━━━ DATA FOR ANALYSIS ━━━
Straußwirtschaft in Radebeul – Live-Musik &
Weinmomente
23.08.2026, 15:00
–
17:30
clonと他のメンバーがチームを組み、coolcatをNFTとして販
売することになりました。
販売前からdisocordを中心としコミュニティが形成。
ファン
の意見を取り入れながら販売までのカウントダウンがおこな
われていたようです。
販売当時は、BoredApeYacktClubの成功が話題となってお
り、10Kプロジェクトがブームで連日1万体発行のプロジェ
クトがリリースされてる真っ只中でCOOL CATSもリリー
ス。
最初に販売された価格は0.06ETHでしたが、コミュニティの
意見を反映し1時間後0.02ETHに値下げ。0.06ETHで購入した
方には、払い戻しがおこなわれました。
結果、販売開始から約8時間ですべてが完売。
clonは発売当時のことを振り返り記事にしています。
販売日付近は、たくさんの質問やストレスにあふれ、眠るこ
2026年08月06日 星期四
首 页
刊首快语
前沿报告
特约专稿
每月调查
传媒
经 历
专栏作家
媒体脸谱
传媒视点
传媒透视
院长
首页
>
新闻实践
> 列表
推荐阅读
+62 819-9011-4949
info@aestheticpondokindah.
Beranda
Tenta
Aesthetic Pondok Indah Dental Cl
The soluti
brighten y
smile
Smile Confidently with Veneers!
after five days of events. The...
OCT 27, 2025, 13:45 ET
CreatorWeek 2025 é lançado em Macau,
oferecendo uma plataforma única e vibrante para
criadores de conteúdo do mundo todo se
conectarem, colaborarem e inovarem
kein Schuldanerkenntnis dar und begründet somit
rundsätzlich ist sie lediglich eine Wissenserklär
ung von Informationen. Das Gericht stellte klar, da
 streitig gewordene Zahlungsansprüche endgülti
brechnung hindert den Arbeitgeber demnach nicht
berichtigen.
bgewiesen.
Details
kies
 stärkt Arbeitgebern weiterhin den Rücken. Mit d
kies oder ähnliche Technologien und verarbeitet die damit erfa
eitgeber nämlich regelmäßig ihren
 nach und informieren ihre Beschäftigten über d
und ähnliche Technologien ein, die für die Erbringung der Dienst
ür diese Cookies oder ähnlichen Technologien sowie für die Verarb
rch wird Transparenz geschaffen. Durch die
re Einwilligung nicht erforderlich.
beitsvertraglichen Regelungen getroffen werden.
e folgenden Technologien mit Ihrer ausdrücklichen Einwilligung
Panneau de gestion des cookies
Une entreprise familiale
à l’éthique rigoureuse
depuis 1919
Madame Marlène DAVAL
━━━
• **TASK DIRECTIONS**: Every entry should be given again exactly as written.

• **RESPONSE BOX**:
Straußwirtschaft in Radebeul – Live-Musik &
Weinmomente
23.08.2026, 15:00
–
17:30
clonと他のメンバーがチームを組み、coolcatをNFTとして販
売することになりました。
販売前からdisocordを中心としコミュニティが形成。
ファン
の意見を取り入れながら販売までのカウントダウンがおこな
われていたようです。
販売当時は、BoredApeYacktClubの成功が話題となってお
り、10Kプロジェクトがブームで連日1万体発行のプロジェ
クトがリリースされてる真っ只中でCOOL CATSもリリー
ス。
最初に販売された価格は0.06ETHでしたが、コミュニティの
意見を反映し1時間後0.02ETHに値下げ。0.06ETHで購入した
方には、払い戻しがおこなわれました。
結果、販売開始から約8時間ですべてが完売。
clonは発売当時のことを振り返り記事にしています。
販売日付近は、たくさんの質問やストレスにあふれ、眠るこ
2026年08月06日 星期四
首 页
刊首快语
前沿报告
特约专稿
每月调查
传媒
经 历
专栏作家
媒体脸谱
传媒视点
传媒透视
院长
首页
>
新闻实践
> 列表
推荐阅读
+62 819-9011-4949
info@aestheticpondokindah.
Beranda
Tenta
Aesthetic Pondok Indah Dental Cl
The soluti
brighten y
smile
Smile Confidently with Veneers!
after five days of events. The...
OCT 27, 2025, 13:45 ET
CreatorWeek 2025 é lançado em Macau,
oferecendo uma plataforma única e vibrante para
criadores de conteúdo do mundo todo se
conectarem, colaborarem e inovarem
kein Schuldanerkenntnis dar und begründet somit
rundsätzlich ist sie lediglich eine Wissenserklär
ung von Informationen. Das Gericht stellte klar, da
 streitig gewordene Zahlungsansprüche endgülti
brechnung hindert den Arbeitgeber demnach nicht
berichtigen.
bgewiesen.
Details
kies
 stärkt Arbeitgebern weiterhin den Rücken. Mit d
kies oder ähnliche Technologien und verarbeitet die damit erfa
eitgeber nämlich regelmäßig ihren
 nach und informieren ihre Beschäftigten über d
und ähnliche Technologien ein, die für die Erbringung der Dienst
ür diese Cookies oder ähnlichen Technologien sowie für die Verarb
rch wird Transparenz geschaffen. Durch die
re Einwilligung nicht erforderlich.
beitsvertraglichen Regelungen getroffen werden.
e folgenden Technologien mit Ihrer ausdrücklichen Einwilligung
Panneau de gestion des cookies
Une entreprise familiale
à l’éthique rigoureuse
depuis 1919
Madame Marlène DAVAL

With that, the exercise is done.